Due i personaggi principale della vicenda: il tenente Davidson, ufficiale dalla mentalità dura, fredda, cinica, il cui disprezzo per il pianeta e per gli indigeni, che considera delle bestie d’allevamento, è estremo; in tutto il romanzo questa figura di schiavista del Sud degli Stati Uniti si commuove solo alla vista della scialuppa dell’astronave, esempio della perfezione tecnica dei terrestri. L’altro è Selver, il giovane indigeno la cui moglie è morta violentata da Davidson, diverso dalla media del suo popolo, egli capisce che alla violenza dei terrestri non si può rispondere passivamente (diremo alla maniera non-violenta di Gandhi, come sembra reagiscano gli altri athsiani) ma con la stessa moneta.

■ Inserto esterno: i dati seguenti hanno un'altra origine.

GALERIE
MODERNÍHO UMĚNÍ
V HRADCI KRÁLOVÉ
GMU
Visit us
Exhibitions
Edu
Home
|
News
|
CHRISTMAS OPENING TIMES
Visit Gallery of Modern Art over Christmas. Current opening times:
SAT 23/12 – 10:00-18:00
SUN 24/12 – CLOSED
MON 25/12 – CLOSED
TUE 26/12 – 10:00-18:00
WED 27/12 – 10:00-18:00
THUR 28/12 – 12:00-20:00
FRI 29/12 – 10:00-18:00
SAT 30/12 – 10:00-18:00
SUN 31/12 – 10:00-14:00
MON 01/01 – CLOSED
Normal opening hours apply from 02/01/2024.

Tra queste due figure contrapposte si inserisce quella di Liyuböv, forse la più significativa anche se meno marcata, scienziato terrestre, per la precisione europeo, che a differenza dei colleghi scienziati e del militarista Davidson, prova ancora dei sentimenti per la natura. Liyuböv è un ecologo nel vero senso della parola: egli vuole che il pianeta Athshe resti integro, non contaminato, sia a livello culturale indigeno, sia a livello generale di 'ecosistema'.
Non dobbiamo dimenticare anche gli altri protagonisti: dal colonnello terrestre che vuole spazzare via la cosiddetta "barbarie" locale, alle emblematiche figure dei due umanoidi, il cetiano e l'hainìta, rappresentanti di due razze veramente "mature", a dispetto della definizione dei due data da Davidson: "scimmia grigia e grossa checca bianca'".

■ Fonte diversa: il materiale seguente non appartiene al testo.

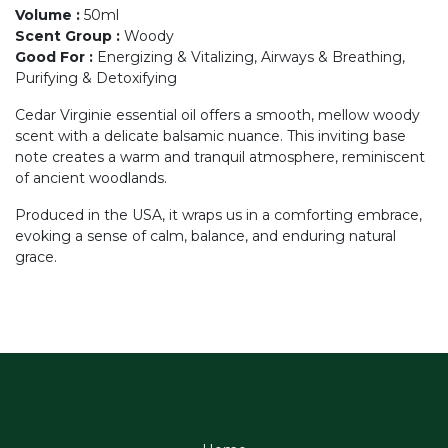
Volume
:
50ml
Scent Group
:
Woody
Good For
:
Energizing & Vitalizing, Airways & Breathing,
Purifying & Detoxifying
Cedar Virginie essential oil offers a smooth, mellow woody
scent with a delicate balsamic nuance. This inviting base
note creates a warm and tranquil atmosphere, reminiscent
of ancient woodlands.
Produced in the USA, it wraps us in a comforting embrace,
evoking a sense of calm, balance, and enduring natural
grace.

I personaggi del libro sono inseriti in un ambiente che ricorda quello di Aldiss ne "Il lungo meriggio della Terra", solo che qui la Le Guin, a differenza delle sue opere lunghe del ciclo "Hanita", tralascia l’approfondimento dell’ambientazione cercando piuttosto di marcare i personaggi e il simbolismo dell'opera. Simbolismo etico contro il colonialismo, contro il razzismo, contro l'interferenza delle Grandi Potenze negli affari interni dei piccoli stati: a questo proposito molti sono i collegamenti con il conflitto vietnamita (dalle bombe al napalm usate dai terrestri per eliminare la guerriglia indigena, alla missione punitiva di Davidson al campo dei “creechie' che ricorda il massacro di My Lai.
Ci sono poi l’opposizione allo sfruttamento delle risorse naturali, la satira alla superumanizzazione riscontrabile in molte opere di s.f., e infine non meno importante, la convinzione che il ruolo della donna nella società umana è ancora quello di merce di piacere, è significativa in tal senso la frase di Davidson vero sputasentenze: "non cercare il buon senso nelle donne e nei 'creechie"; mentre è interessante il rapporto uomo-donna nella società indigena.
Ma i temi sono moltissimi, in un'opera che si legge d'un fiato e che resta tra le migliori della sf, anche se il suo eccessivo moralismo sembra non piacere troppo alla Le Guin (vedi a tale proposito la posizione definitiva dell'autrice nel commento finale) ma la grandezza dell’opera sta proprio in questo, nella sua “forza d’urto”, nell’impatto che crea, "trat d’union" con un’altra recente opera d’attacco: “Il gregge alza la testa".